É uma relação de amor e ódio. Em alguns momentos a televisão é o braço direito do professor, estimulando debates, aprofundando conteúdos e descobrindo o universo. Em outros é o demônio. Traz para sala de aula o que de pior há no comportamento humano: individualismo, consumismo, desatenção e a substituição do diálogo pela violência. Mas de que televisão estamos falando? Da comercial que chega todos os dias às nossas casas, repleta de maus exemplos? Ou da chamada educativa, voltada para o ensino e a difusão do conhecimento, com suas variantes em vídeo? Para minimizar as ambigüidades existentes na relação entre televisão e educação é preciso, antes de qualquer coisa, responder essas perguntas.

Foi o que fez, com competência, a jornalista Alexandra Bujokas de Siqueira, em tese de doutorado defendida no Programa de Pós-Graduação em Educação Escolar da Universidade Estadual Paulista (Unesp), em Araraquara (SP). O mérito maior do trabalho foi depurar o papel da televisão na escola. Nos anos 60, com a América Latina dominada por ditaduras e com a indústria eletro-eletrônica buscando novos mercados, a televisão “educativa” caiu como uma luva para os interesses de ditadores e industriais. Aos primeiros ela concretizava o desejo de uma educação centralizada, com conteúdos elaborados no núcleo do poder e distribuído para todas as salas de aula, se possível sem nenhuma interferência, nem mesmo do professor.
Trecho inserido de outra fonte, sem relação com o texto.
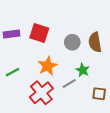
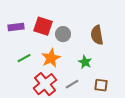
gray circle: (72, 42) -> (63, 34), moved
green line: (13, 72) -> (24, 58), moved
gray line: (69, 83) -> (72, 84), moved

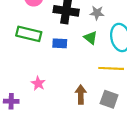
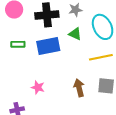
green rectangle: (29, 34) -> (18, 44), size x0.6
blue rectangle: (60, 43) -> (48, 46), size x1.6

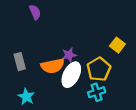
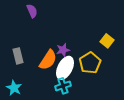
orange semicircle: (53, 66) -> (48, 60), turned -45
cyan cross: (97, 92) -> (63, 86), moved
cyan star: (26, 97) -> (14, 88), moved

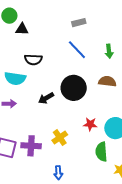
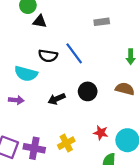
blue line: (77, 50) -> (74, 53), moved
black circle: (74, 88) -> (88, 91), size x0.7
Aos outros, ampliava a fronteira comercial, com os governos assumindo o papel de grandes compradores das novas tecnologias.

Imposto com esses objetivos, sem avaliações críticas mais aprofundadas, o modelo acabou impedindo um debate qualificado sobre os tipos de programas que melhor se adaptam ao ensino. Descartado liminarmente o formato comercial e com ainda limitados recursos tecnológicos, optou-se, no início, pela simples transmissão de aulas convencionais, ao lado de algumas tentativas inovadoras. Com o tempo caminhou-se para o extremo oposto: os programas educativos passaram a incorporar todos os adereços da televisão comercial, tornando-os dinâmicos, mas superficiais.

A tese, ao analisar produções da TV Escola do MEC e da Open University do Reino Unido, mostra a importância dos programas educacionais que apostam no conteúdo. Sem serem maçantes como as aulas televisadas, mas também sem se transformarem em video-clips escolares. A autora, na conclusão, defende a “incompatibilidade entre aprendizado e entretenimento, no limitado espaço de um vídeo de 20 minutos”. Para ela a vida escolar já tem seus momentos de descontração e o uso da TV pode perfeitamente desprezá-los. Se o programa “se tornar ‘pesado’ é tarefa do professor completar a recepção, explicando o que ainda ficou difícil de ser entendido”, conclui a recém-doutora. A tese além de aprovada com distinção e louvor, recebeu da banca a recomendação para que seja publicada. Valerá a pena ler.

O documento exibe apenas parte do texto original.